Animales

Un bebé cocodrilo le pregunta a su papá:
Papá, ¿algún día tendré mucho dinero?
Sí, hijo.
¿Cuándo papá?
¡Cuando seas billetera!

Era una vez un señor que tenía una gata y ya no la quería más, entonces se fue al monte y la tiró. Después de unos días la gata regresó, y el señor se la llevó y la tiró del otro lado del monte, y la gata volvió. Entonces, le preguntó a su compadre, cómo lo podía hacer para que no volviera y éste le dio algunas indicaciones.
El señor le da las indicaciones, cruza el monte, ve al río y crúzalo, voltea a la derecha, luego a la izquierda, otra vez a la derecha, cruza el puente y deja la gata.
Después de una semana el señor llegó con el compadre todo sucio, cansado, hambriento, desvelado y sediento, y el compadre le pregunta:
¿Cómo te fue?
Y el señor le contesta:
Hombre compadre, si no es por la gata, ¡no regreso!

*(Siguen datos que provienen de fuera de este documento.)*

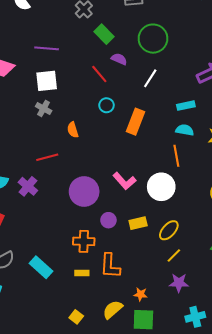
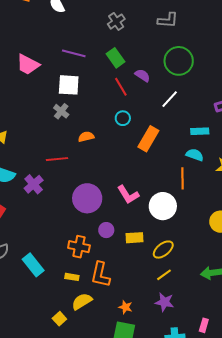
green rectangle: (104, 34) -> (116, 58), moved
orange semicircle: (73, 130) -> (86, 137), turned 84
yellow semicircle: (113, 310) -> (82, 301), moved

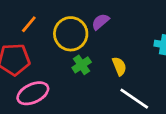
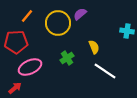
green cross: (82, 65) -> (67, 58), moved

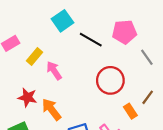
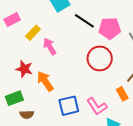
pink pentagon: (124, 32) -> (110, 28), moved
orange rectangle: (130, 111) -> (122, 94), moved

Estaban todos los animales de la selva listos para correr en las olimpiadas de los animales. Cuando empieza la cuenta regresiva para correr:
3, 2, 1, ¡arrancar!
Todos corren, pero a media carrera se fatigan y van quedándose uno a uno. Al final sólo queda la hormiga y el elefante peleando por el primer lugar, cuando de repente se oye un temblor, ¡punnnnnnttt! El elefante había pisado a la hormiga, y todos los habitantes de la selva le empiezan a gritar:
¡Asesino, asesino!
Y el elefante responde:
¡No, sólo le quería meter el pie para que se cayera!

Va paseando un tipo muy rico por la calle con sus dos perros doberman carísimos que habían ganado miles de peleas; cuando derrepente encuentra a un vago con un perro todo feo callejero, chico, maloliente, y le dice el rico al vago:
A ver, te echo una pelea, un perro mío contra el tuyo.
Y el vago voltea y le dice:
Orale, si quieres los dos contra mi perro.
Empieza la pelea, y cuando acaba, acaban todos los perros muertos; entonces el rico se pone a llorar y le dice al vago que sus perros le habian costado cien mil dólares cada uno; entonces el vago le dice:
¿Y tú cuánto crees que me costó la cirugía plástica de mi cocodrilo?

Caminaba un misionero por la sabana africana, cuando de repente vio aparecer ante si, un león enorme.
El misionero miró a la derecha e izquierda, pero no encontró ningún lugar para ocultarse; ante lo cual comenzó a rezar, diciendo:
Señor, infunde a este animal sentimientos cristianos.
Ustedes dirán que la oración no es eficaz, pero en éste caso sí que lo fue, porque ¡Milagro!
El león se arrodilló y dijo:
Bendice señor este alimento que vamos a comer debido a tu bondad, amén.